Com uma lentidão quase torturante, Rafael ergueu a mão e, com as pontas dos dedos trêmulas, afastou uma mecha de cabelo molhado do rosto de Cecília. O toque suave contra a pele quente da bochecha dela fez com que os dois prendessem a respiração. Não havia pressa, apenas uma urgência contida, um desejo acumulado ao longo de anos de distância e silêncio. Cecília inclinou-se levemente em direção ao toque, fechando os olhos por um breve instante para saborear a sensação de estar exatamente onde sempre quisera.
Quando ela reabriu os olhos, encontrou os dele fixos em seus lábios. O beijo começou como um sussurro, um roçar suave e hesitante de lábios que testava os limites daquela nova realidade. Mas a suavidade logo deu lugar à paixão guardada por uma década. Rafael a puxou pela cintura, trazendo-a para perto, eliminando qualquer espaço que restasse entre eles. Cecília envolveu o pescoço dele com os braços, entregando-se completamente ao calor daquele abraço encharcado de chuva e desejo.
A tempestade lá fora continuava a fustigar as paredes do celeiro, mas ali dentro o tempo havia parado. Eles se moveram lentamente até um monte de palha limpa e seca no canto do galpão. Sentaram-se juntos, as mãos explorando os contornos um do outro com uma curiosidade madura, redescobrindo o que o tempo havia transformado. Cada toque era um reencontro, cada carícia era a tradução de palavras que nunca foram ditas no passado. O desejo que outrora fora apenas uma fantasia secreta agora se materializava em sussurros arfantes e promessas silenciosas sob o teto de madeira.
Horas se passaram até que a fúria do temporal finalmente cedesse, transformando-se em um gotejar constante e suave sobre as telhas. O ar do celeiro estava mais ameno, purificado pela tempestade. Deitados lado a lado sobre a palha, cobertos parcialmente pelo casaco de Rafael, eles observavam as frestas de luz que agora revelavam o início de uma noite estrelada e limpa.
O silêncio que se instalou entre eles não era de desconforto, mas de uma paz profunda e conquistada. Rafael virou-se de lado, apoiando o peso do corpo no cotovelo para olhar para ela. Com a voz suave, quase um segredo compartilhado com a noite, ele revelou que havia entrado em contato com o corretor antes da chuva começar para adiar indefinidamente a venda da casa da avó. Ele percebera que algumas raízes são profundas demais para serem arrancadas.

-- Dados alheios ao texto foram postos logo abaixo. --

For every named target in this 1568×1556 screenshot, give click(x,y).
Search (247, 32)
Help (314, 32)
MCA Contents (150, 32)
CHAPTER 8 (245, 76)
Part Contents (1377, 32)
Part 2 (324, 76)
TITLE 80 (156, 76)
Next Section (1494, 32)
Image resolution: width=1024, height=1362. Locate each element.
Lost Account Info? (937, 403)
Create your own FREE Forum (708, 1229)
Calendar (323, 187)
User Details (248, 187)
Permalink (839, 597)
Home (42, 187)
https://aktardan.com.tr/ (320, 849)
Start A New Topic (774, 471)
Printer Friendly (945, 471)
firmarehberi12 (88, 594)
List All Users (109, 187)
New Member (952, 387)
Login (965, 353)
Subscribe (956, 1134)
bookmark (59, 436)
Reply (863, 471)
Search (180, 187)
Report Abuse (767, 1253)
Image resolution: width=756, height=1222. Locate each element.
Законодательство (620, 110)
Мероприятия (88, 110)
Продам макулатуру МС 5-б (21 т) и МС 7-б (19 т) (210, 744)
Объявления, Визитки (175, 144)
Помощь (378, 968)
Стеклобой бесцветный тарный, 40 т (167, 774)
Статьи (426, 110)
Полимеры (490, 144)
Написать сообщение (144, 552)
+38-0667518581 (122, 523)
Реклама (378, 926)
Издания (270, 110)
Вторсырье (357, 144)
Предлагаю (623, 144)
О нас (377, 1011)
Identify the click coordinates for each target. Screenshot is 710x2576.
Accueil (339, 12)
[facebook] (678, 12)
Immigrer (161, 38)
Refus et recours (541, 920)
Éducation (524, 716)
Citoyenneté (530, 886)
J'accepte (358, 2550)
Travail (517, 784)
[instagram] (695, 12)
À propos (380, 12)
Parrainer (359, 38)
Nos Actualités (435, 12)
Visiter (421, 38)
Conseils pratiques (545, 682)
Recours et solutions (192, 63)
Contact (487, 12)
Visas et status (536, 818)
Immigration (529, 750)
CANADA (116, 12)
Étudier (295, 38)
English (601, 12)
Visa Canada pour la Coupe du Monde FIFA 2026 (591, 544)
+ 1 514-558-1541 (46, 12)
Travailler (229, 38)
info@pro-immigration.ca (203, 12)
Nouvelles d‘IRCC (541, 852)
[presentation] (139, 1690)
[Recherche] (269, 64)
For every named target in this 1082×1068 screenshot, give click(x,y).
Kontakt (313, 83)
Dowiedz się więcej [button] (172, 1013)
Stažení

Cecília não respondeu imediatamente com palavras. Em vez disso, ela se aconchegou mais perto dele, apoiando a cabeça em seu peito largo, ouvindo as batidas compassadas e fortes de seu coração. Ela fechou os olhos com um leve sorriso nos lábios, sentindo o aroma familiar dele e a segurança de seus braços. Naquele momento, sob o teto rústico da velha fazenda, ela soube que o longo inverno da espera havia finalmente terminado, e que ela havia encontrado o seu verdadeiro lar.